Supplied records START

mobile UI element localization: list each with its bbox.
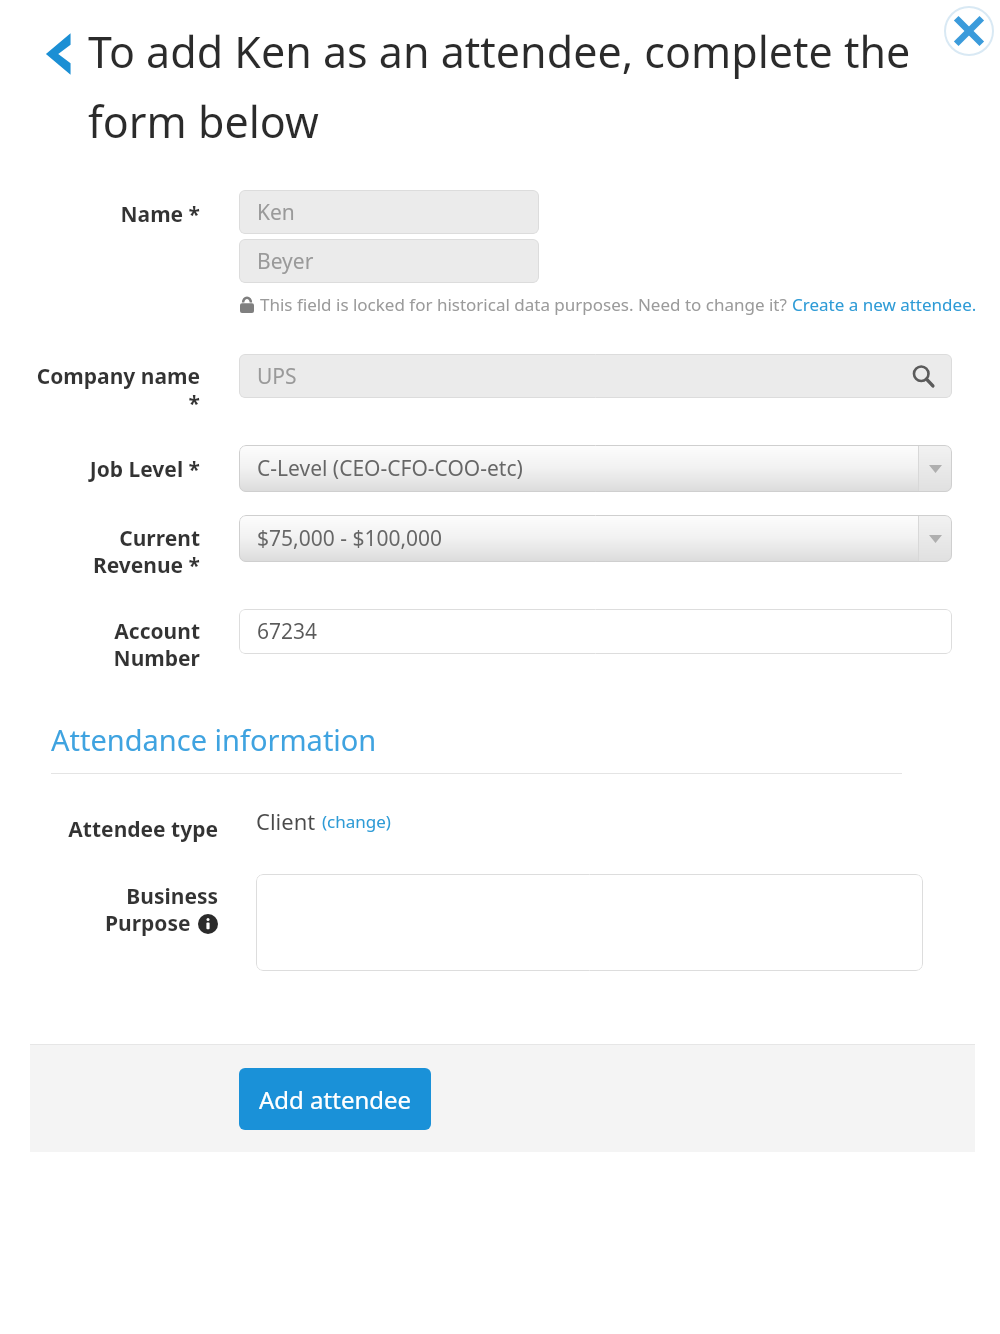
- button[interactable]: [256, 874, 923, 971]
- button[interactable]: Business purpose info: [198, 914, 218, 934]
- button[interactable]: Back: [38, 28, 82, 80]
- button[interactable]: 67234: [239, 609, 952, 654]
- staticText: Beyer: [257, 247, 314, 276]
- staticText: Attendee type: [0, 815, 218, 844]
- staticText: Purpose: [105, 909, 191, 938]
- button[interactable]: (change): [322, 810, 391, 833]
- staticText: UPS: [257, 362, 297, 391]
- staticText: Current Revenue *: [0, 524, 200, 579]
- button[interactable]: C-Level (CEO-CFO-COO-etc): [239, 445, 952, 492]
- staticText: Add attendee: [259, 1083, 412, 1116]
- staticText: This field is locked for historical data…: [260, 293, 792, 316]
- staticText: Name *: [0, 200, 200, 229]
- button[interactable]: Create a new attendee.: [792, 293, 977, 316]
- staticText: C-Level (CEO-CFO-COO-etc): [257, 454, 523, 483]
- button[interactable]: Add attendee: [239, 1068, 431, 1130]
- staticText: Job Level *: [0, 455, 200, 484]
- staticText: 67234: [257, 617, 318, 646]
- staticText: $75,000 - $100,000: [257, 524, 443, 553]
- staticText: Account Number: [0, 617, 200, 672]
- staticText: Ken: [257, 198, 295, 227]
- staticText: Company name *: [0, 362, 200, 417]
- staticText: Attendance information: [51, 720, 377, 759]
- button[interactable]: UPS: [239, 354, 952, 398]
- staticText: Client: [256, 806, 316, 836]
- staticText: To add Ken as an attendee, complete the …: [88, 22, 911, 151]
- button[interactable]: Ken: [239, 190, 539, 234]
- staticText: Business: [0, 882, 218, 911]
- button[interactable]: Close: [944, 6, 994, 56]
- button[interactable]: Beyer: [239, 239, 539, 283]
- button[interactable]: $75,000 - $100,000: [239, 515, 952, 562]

Supplied records END
Supplied records START

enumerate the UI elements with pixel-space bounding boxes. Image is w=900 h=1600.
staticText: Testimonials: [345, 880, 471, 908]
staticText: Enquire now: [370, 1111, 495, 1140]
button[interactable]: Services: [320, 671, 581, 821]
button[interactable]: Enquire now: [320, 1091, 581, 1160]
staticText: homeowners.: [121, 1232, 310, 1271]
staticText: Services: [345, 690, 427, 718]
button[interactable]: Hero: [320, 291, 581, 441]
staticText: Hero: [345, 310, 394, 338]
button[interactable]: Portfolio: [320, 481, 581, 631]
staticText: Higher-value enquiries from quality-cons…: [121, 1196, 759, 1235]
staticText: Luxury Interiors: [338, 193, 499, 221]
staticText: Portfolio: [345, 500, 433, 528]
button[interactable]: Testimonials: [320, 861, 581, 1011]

Supplied records END
Supplied records START

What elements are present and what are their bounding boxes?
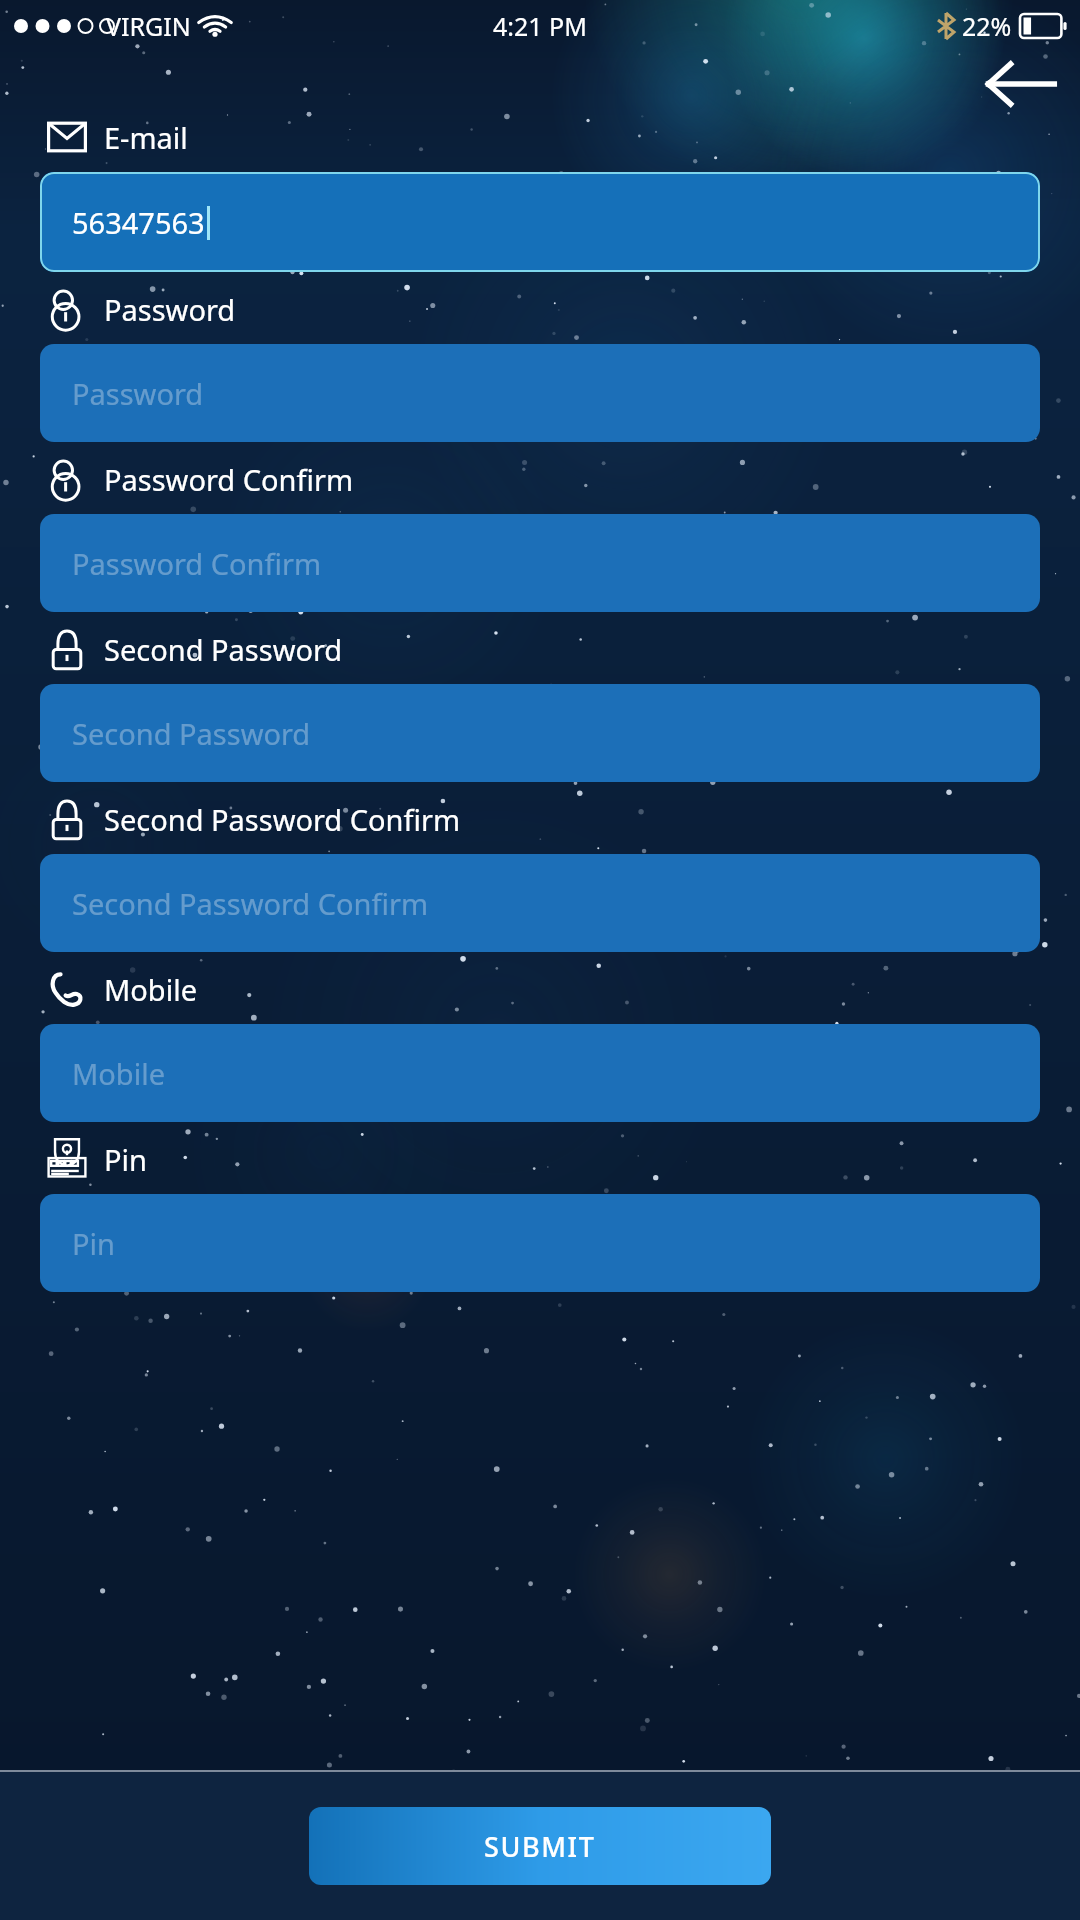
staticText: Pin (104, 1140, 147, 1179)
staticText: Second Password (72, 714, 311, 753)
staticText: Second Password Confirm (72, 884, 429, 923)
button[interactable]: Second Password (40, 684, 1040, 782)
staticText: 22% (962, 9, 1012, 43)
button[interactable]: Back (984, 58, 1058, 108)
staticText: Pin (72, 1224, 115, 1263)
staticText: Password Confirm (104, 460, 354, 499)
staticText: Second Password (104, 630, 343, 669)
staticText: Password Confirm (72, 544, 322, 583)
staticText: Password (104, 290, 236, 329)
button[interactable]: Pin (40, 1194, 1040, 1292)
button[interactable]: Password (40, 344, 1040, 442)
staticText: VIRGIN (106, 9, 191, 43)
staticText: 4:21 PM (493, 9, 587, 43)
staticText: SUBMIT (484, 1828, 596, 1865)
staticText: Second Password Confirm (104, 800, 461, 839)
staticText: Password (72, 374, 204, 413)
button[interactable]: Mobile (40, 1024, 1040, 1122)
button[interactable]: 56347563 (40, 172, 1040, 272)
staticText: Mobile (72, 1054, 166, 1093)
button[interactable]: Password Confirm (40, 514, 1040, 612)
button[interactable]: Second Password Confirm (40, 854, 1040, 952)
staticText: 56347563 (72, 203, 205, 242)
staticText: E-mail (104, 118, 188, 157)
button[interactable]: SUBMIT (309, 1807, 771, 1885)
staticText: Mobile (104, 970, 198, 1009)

Supplied records END

- **Task**:
When a line in the listing has the string "Services" in it, return that line.

- **Solution below**:
button[interactable]: Services: [320, 671, 581, 821]
staticText: Services: [345, 690, 427, 718]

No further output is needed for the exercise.